Thank you to My Little Attic (MLA) for bringing on a challenge that encouraged us to look at ourselves and what we are grateful for.
When Nette Madero, the always gracious owner of MLA, announced the parameters of the challenge last January, I knew immediately what I wanted to create - something about where I am now and how it's not so bad. You see, I recently found myself unemployed. I have been working for 15 years, the last 12 years with an international philanthropic organization. It was the perfect job, made sour only by the commute that I had to endure going to work and back.
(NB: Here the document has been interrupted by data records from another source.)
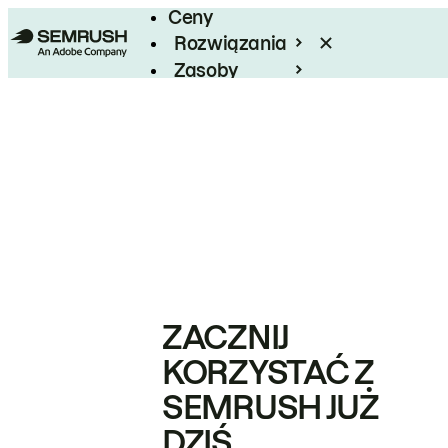
Ceny
Rozwiązania
Zasoby
Enterprise
ZACZNIJ
KORZYSTAĆ Z
SEMRUSH JUŻ
DZIŚ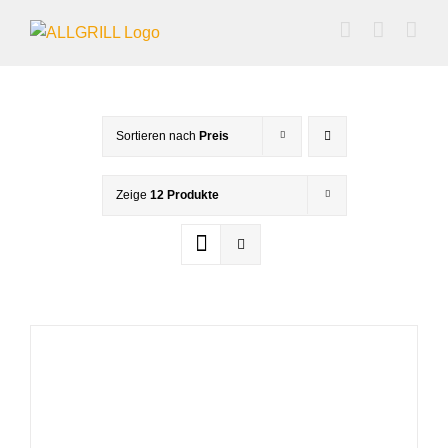
Zum
Inhalt
springen
Sortieren nach
Preis
Zeige
12 Produkte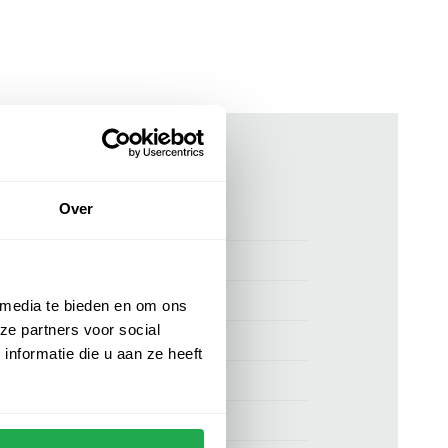
ken
Over
00157075
Thomas Maine t-shirt blauw wol
Thomas Maine
 media te bieden en om ons
ze partners voor social
55% wol en 45% Linnen
nformatie die u aan ze heeft
normale fit
blauw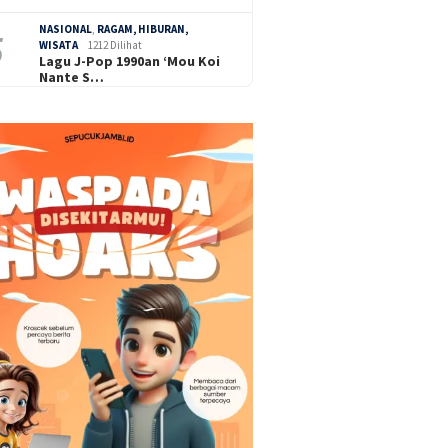
NASIONAL
,
RAGAM, HIBURAN,
WISATA
1212 Dilihat
Lagu J-Pop 1990an ‘Mou Koi
Nante S…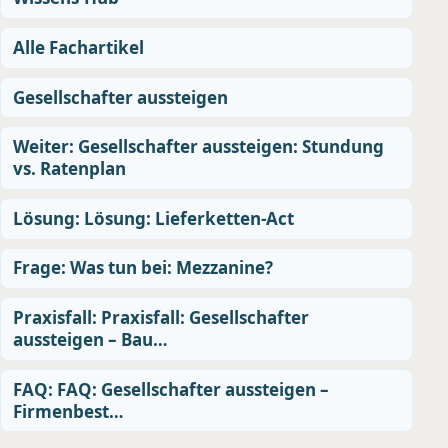
Alle Fachartikel
Gesellschafter aussteigen
Weiter: Gesellschafter aussteigen: Stundung
vs. Ratenplan
Lösung: Lösung: Lieferketten-Act
Frage: Was tun bei: Mezzanine?
Praxisfall: Praxisfall: Gesellschafter
aussteigen – Bau…
FAQ: FAQ: Gesellschafter aussteigen –
Firmenbest…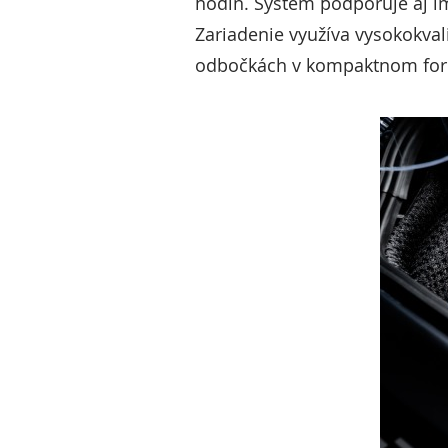
hodín. Systém podporuje aj im
Zariadenie využíva vysokokva
odbočkách v kompaktnom for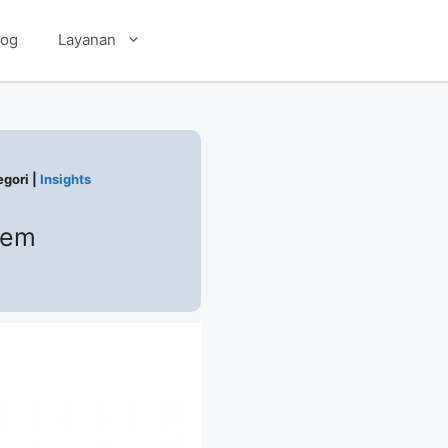
log
Layanan
egori |
Insights
tem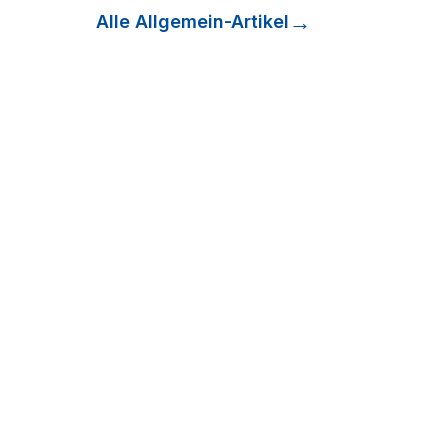
Alle
Allgemein
-Artikel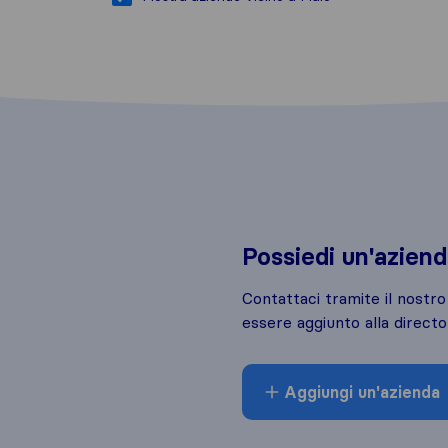
Possiedi un'azien
Contattaci tramite il nostr
essere aggiunto alla directo
Aggiungi un'azienda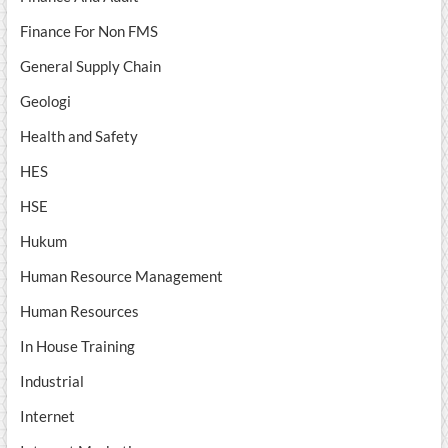
Finance For Non FMS
General Supply Chain
Geologi
Health and Safety
HES
HSE
Hukum
Human Resource Management
Human Resources
In House Training
Industrial
Internet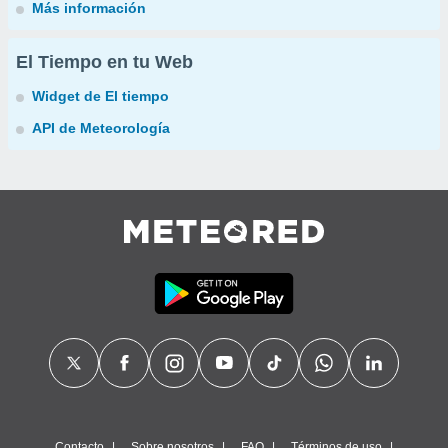
Más información
El Tiempo en tu Web
Widget de El tiempo
API de Meteorología
Contacto
Sobre nosotros
FAQ
Términos de uso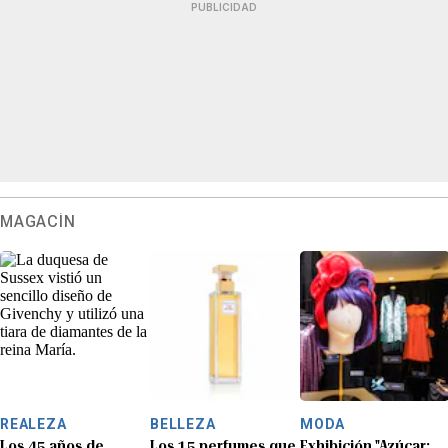
PUBLICIDAD
MAGACÍN
REALEZA
BELLEZA
MODA
Los 45 años de
Los 15 perfumes que
Exhibición "Azúcar: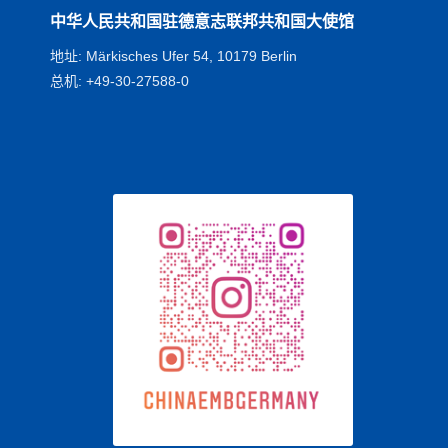
中华人民共和国驻德意志联邦共和国大使馆
地址: Märkisches Ufer 54, 10179 Berlin
总机: +49-30-27588-0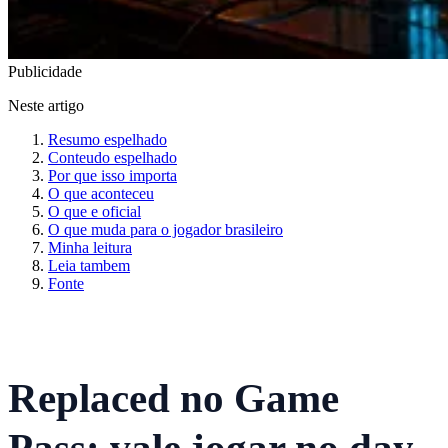
Publicidade
Neste artigo
Resumo espelhado
Conteudo espelhado
Por que isso importa
O que aconteceu
O que e oficial
O que muda para o jogador brasileiro
Minha leitura
Leia tambem
Fonte
Replaced no Game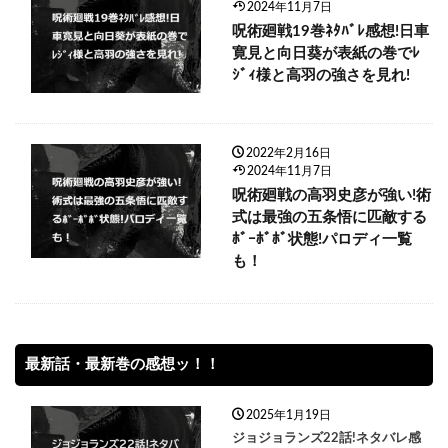
2024年11月7日
呪術廻戦19巻ﾈﾀﾊﾞﾚ感想!日車
寛見と向日葵が表紙の巻でﾚ
ｼﾞｨ様と高羽の強さを見れ!
2022年2月16日
2024年11月7日
呪術廻戦の高羽史彦が強い!術
式は最強の五条悟に匹敵する
ﾎﾞｰﾎﾞﾎﾞ状態!パロディ一覧
も！
最新話・最新巻の感想ッ！！
2025年1月19日
ジョジョランズ22話!ネタバレ感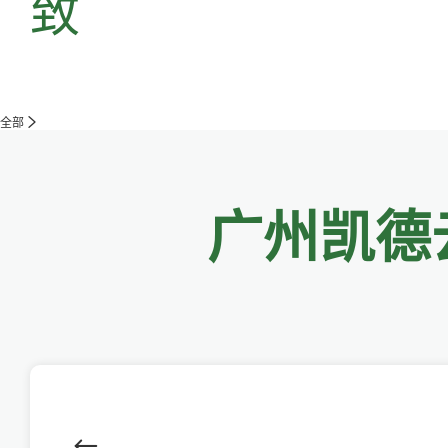
致
全部
广州凯德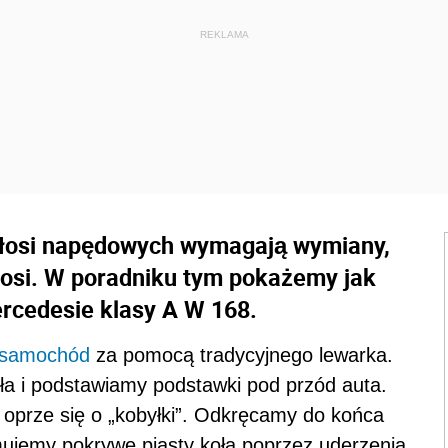
łosi napędowych wymagają wymiany,
łosi. W poradniku tym pokażemy jak
cedesie klasy A W 168.
samochód
za pomocą tradycyjnego lewarka.
ła i podstawiamy podstawki pod przód auta.
rze się o „kobyłki”. Odkręcamy do końca
mujemy pokrywę piasty koła poprzez uderzenia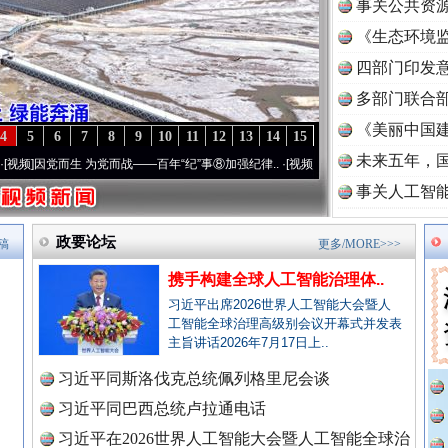
事关公共资
《生态环境监
读
四部门印发
多部门联合部
《美丽中国建
4
5
6
7
8
9
10
11
12
13
14
15
未来五年，
为党而战——百年“纪”事⑧加强纪律..
·[视频]
牢记初心使命 奋进复兴征程丨“转折之城”激
事关人工智
政要论坛
稿
更多/MORE>>>
携手构建全球人工智能治理体..
习近平出席2026世界人工智能大会暨人
工智能全球治理高级别会议开幕式并发表
主旨讲话2026年7月17日上..
习近平同斯洛伐克总统佩列格里尼会谈
习近平同巴西总统卢拉通电话
全民健身五年计划来了！等你上场
习近平在2026世界人工智能大会暨人工智能全球治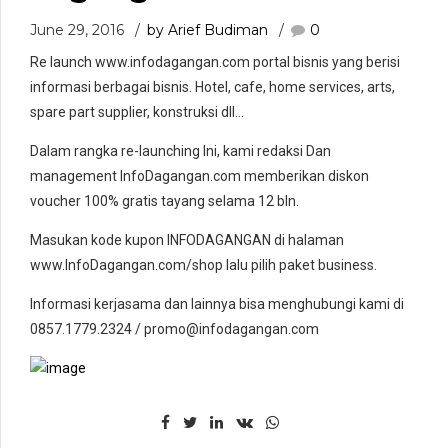
June 29, 2016
by Arief Budiman
0
Re launch www.infodagangan.com portal bisnis yang berisi
informasi berbagai bisnis. Hotel, cafe, home services, arts,
spare part supplier, konstruksi dll…
Dalam rangka re-launching Ini, kami redaksi Dan
management InfoDagangan.com memberikan diskon
voucher 100% gratis tayang selama 12 bln.
Masukan kode kupon INFODAGANGAN di halaman
www.InfoDagangan.com/shop lalu pilih paket business.
Informasi kerjasama dan lainnya bisa menghubungi kami di
0857.1779.2324 / promo@infodagangan.com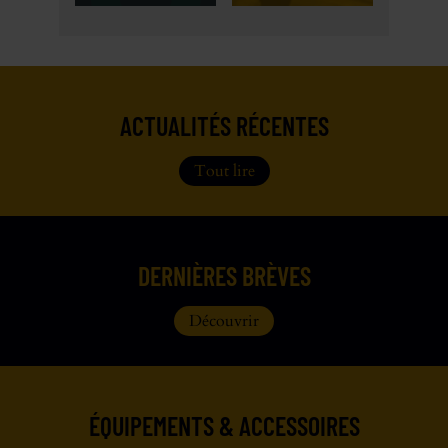
ACTUALITÉS RÉCENTES
Tout lire
DERNIÈRES BRÈVES
Découvrir
ÉQUIPEMENTS & ACCESSOIRES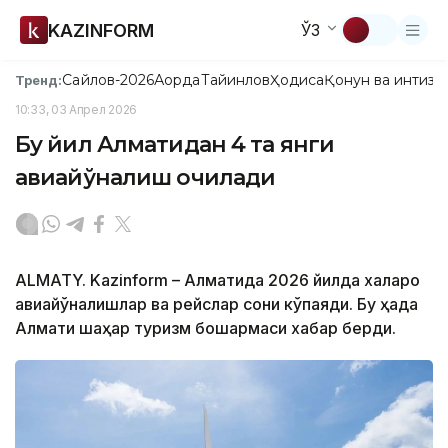
KAZINFORM
ЎЗ
Сайлов-2026
Ақорда
Тайинлов
Ҳодиса
Қонун ва интизо
Тренд:
10:33, 03 Апрел 2026
Бу йил Алматидан 4 та янги
авиайўналиш очилади
ALMATY. Kazinform – Алматида 2026 йилда халқаро
авиайўналишлар ва рейслар сони кўпаяди. Бу ҳақда
Алмати шаҳар туризм бошқармаси хабар берди.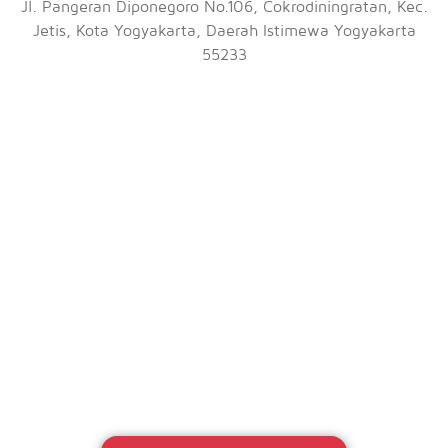
Jl. Pangeran Diponegoro No.106, Cokrodiningratan, Kec.
Jetis, Kota Yogyakarta, Daerah Istimewa Yogyakarta
55233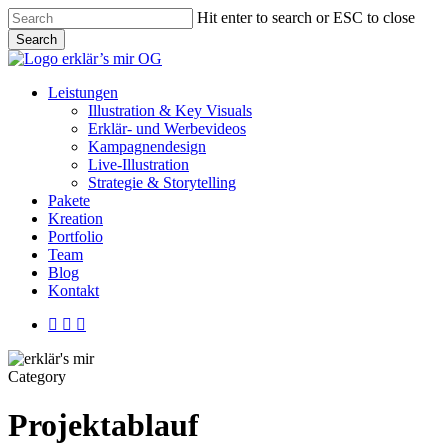
Skip
Hit enter to search or ESC to close
to
Search
main
Close
content
Search
Menu
Leistungen
Illustration & Key Visuals
Erklär- und Werbevideos
Kampagnendesign
Live-Illustration
Strategie & Storytelling
Pakete
Kreation
Portfolio
Team
Blog
Kontakt
linkedin
youtube
instagram
Category
Projektablauf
Because of the traffic situation in Manila I would have to leave the house really early and return home late enough to find my kids already in bed. Some days I was just too tired, I'd just hit the bed, too.
Losing a job. At first I could only think of the derailment in my career and the income that I lost. Thanks to the challenge, I can focus on what I gained instead.
Here is my entry, titled: Job Lost. Joy Found.
Journaling reads:
I lost my job of 12 years five months ago.
For some people, that is not something to be thankful about.
But I am GRATEFUL.
Instead of an 8 to 5 job, I HAVE:
•Time to linger over my eggs in the morning
•Hugs and kisses from my children before they leave for school
•Naps anytime of the day
•No traffic, no rush. Just ME, marching to my own drummer
•Spontaneous lunch dates with my husband
•The pleasure of tucking my children into bed
•No worries about being late for work even if I stayed up all night scrapping and watching TV
•Books that I can finally get to reading
•The luxury of growing my hair long
Materials used:
We R Memory Keepers Restoration PPS - Drapery, Upsholtery Tacks, Jacquard, Bed Linen; Prima flowers attached with faux eyelets; photo corners, acrylic stamps, mini-pop up dots.
The process:
I am a slow scrapper. I let things brew inside my head. Usually, the title and journaling happen first. I always have a small notebook with me to jot down my thoughts. The journaling this time just flowed easily because it's so true. Originally, my working title was Job Lost, Self Found. But then I had a eureka moment while pounding on the treadmill in the gym and it was revised to Job Lost, Joy Found. I thought I would use We R Memory Keepers Diner papers but I knew much still depended on the pictures I will use.
I don't have that many photos of myself, so a photo shoot with my DH was in order. But I wanted a new haircut before the photo shoot (vanity is thy name) which I didn't get around to getting until three nights before the deadline. My DH took my photos the next morning, but then he brought my printer to his office so I didn't get to scrap (or chose not to?) until Tuesday afternoon. I started photoshopping two pictures around 6 pm, six hours before the deadline. When I finally printed out the pics neither went well with the Diner papers which were too bright. I went with the Restoration papers instead, which had a distressed shabby look. After that decision was made came the toughest part: commiting to a sketch. Since I knew I had no time to waste, moving things around endlessly, I took a deep breath and started cutting and adhering. I didn't dare second-guess myself anymore. Finally at around 11:00, I finished and uploaded my LO in the MLA gallery. I missed watching Desperate Housewives, but I felt very satisfied and happy with how the LO came out. It really reflected my thoughts and feelings at this time.